Un po’ deluso tornai indietro dalla stessa strada: quando giunsi sulla via maestra erano le otto: di lì ad un’ora sarebbe stato buio, quindi era impensabile tornare a Mostar per la pietraia. Pertanto mi incamminai lungo la strada cercando di fermare le macchine che (raramente) passavano. Comunque un automobilista mi portò in un piccolo paese, sempre di questo altipiano, in cui c’era anche un piccolo albergo e anche una fermata d’autobus (ma ormai era troppo tardi). Proseguii e fermai una macchina in cui vi era un uomo con una bambina piccola: non mi portò molto lontano, e soprattutto mi diede la drammatica notizia che Mostar distava 25 chilometri (mi indicò la distanza con le dita).Quando mi lasciò non ero molto felice, all’idea di dover percorre a piedi quella distanza, considerando che era tutto il giorno che camminavo. Ma successe un fatto inaspettato: ritornò quell’uomo (senza la bambina) e mi fece capire, a gesti, che pagando mi avrebbe portato a Mostar: pretese quaranta marchi, che sono circa venti euro. Durante il viaggio fu, da parte sua, un continuo parlarmi con io che allargavo le braccia, come per dire che non capivo una parola di ciò che dicesse, e lui scoppiava a ridere. E ne aveva ben ragione: per questa gente, legata ad un’economia quasi di sussistenza, la cifra che mi aveva scucito era un’autentica manna piovuta dal cielo. Dal mio punto di vista era una cifra non proprio trascurabile, ma sempre meglio che farmi una sfacchinata da cui ne avrei risentito anche nei giorni successivi.

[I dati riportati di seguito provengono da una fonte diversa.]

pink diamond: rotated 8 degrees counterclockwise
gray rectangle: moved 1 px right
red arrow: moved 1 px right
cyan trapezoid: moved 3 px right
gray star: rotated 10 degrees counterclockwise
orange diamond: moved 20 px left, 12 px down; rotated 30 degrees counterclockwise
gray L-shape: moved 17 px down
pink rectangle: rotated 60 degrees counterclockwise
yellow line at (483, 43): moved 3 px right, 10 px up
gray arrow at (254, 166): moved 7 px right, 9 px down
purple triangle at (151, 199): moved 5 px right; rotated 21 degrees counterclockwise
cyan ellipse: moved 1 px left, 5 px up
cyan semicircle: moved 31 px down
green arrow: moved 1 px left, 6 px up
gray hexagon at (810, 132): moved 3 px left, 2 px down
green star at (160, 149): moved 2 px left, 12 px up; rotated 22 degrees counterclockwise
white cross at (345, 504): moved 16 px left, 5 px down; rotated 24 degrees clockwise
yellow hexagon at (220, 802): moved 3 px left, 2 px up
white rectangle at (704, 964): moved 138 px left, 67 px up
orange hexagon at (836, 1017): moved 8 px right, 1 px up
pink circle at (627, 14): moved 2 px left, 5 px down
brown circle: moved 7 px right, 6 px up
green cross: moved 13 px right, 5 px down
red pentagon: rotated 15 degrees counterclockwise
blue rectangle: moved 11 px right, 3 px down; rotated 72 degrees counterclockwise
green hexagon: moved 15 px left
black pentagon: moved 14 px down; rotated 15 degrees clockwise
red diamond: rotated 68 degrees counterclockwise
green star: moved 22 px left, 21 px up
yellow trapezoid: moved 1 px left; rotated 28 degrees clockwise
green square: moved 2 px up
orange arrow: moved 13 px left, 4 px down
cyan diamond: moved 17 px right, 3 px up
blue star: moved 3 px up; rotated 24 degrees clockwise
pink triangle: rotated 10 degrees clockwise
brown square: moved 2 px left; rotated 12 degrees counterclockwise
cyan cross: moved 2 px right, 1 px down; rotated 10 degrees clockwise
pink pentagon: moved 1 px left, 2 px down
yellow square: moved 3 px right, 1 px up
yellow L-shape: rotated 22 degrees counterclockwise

E così arrivai alla stanza giusto per appoggiare lo zaino e immediatamente uscii per un ultimo giro per Mostar. Dopo aver mangiato i soliti cevapcici in una bettola andai ancora a Stari Most. Decisi di fotografare le ragazze che passavano (mediamente più belle delle nostre), chiedendo il permesso, che non tutte mi davano, due adolescenti sono addirittura scappate via, non so se per paura di me o perché avessero qualcosa da nascondere: lo facevo sia a scopo documentativo, sia come un modo per attaccare bottone con le persone, e farmi un po’ passare la serata, che sarebbe altrimenti stata noiosa. Tornato a casa la signora mi offrì un piatto di pita, altra pietanza tipicamente slava.
Il mio soggiorno a Mostar volgeva al termine e la mattina dopo sarei partito per Sarajevo, prossima destinazione del mio viaggio.